The task
When the line containing "Cookie policy (685, 2100)" is reached, begin transcribing. Continue exactly through the final line of the listing, and return nothing else.

Source data
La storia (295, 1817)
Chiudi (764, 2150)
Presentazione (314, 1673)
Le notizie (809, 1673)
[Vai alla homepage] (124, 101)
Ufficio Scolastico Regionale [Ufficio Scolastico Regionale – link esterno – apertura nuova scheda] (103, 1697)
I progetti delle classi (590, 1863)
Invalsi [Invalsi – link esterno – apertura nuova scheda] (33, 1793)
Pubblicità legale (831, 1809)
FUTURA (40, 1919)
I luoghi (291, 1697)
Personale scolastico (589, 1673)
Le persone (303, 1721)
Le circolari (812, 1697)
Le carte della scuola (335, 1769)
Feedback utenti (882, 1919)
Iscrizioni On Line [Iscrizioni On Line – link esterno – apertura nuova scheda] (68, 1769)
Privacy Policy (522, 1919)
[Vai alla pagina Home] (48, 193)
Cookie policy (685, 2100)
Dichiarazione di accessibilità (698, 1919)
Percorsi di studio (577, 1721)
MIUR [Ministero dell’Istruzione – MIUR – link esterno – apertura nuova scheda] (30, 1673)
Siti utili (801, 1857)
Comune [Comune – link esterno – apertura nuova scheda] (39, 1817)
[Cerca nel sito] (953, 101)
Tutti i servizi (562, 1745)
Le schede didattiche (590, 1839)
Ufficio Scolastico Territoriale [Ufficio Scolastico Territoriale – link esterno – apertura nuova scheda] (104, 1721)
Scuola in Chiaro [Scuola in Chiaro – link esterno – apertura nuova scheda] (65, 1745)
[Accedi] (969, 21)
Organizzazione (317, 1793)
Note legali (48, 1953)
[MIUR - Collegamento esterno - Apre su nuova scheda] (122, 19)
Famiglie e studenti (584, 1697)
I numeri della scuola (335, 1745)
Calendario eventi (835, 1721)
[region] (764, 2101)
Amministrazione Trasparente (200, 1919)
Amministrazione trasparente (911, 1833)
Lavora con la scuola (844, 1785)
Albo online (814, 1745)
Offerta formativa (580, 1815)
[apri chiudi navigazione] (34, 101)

Result of this exercise
Cookie policy (685, 2100)
Dichiarazione di accessibilità (698, 1919)
Percorsi di studio (577, 1721)
MIUR [Ministero dell’Istruzione – MIUR – link esterno – apertura nuova scheda] (30, 1673)
Siti utili (801, 1857)
Comune [Comune – link esterno – apertura nuova scheda] (39, 1817)
[Cerca nel sito] (953, 101)
Tutti i servizi (562, 1745)
Le schede didattiche (590, 1839)
Ufficio Scolastico Territoriale [Ufficio Scolastico Territoriale – link esterno – apertura nuova scheda] (104, 1721)
Scuola in Chiaro [Scuola in Chiaro – link esterno – apertura nuova scheda] (65, 1745)
[Accedi] (969, 21)
Organizzazione (317, 1793)
Note legali (48, 1953)
[MIUR - Collegamento esterno - Apre su nuova scheda] (122, 19)
Famiglie e studenti (584, 1697)
I numeri della scuola (335, 1745)
Calendario eventi (835, 1721)
[region] (764, 2101)
Amministrazione Trasparente (200, 1919)
Amministrazione trasparente (911, 1833)
Lavora con la scuola (844, 1785)
Albo online (814, 1745)
Offerta formativa (580, 1815)
[apri chiudi navigazione] (34, 101)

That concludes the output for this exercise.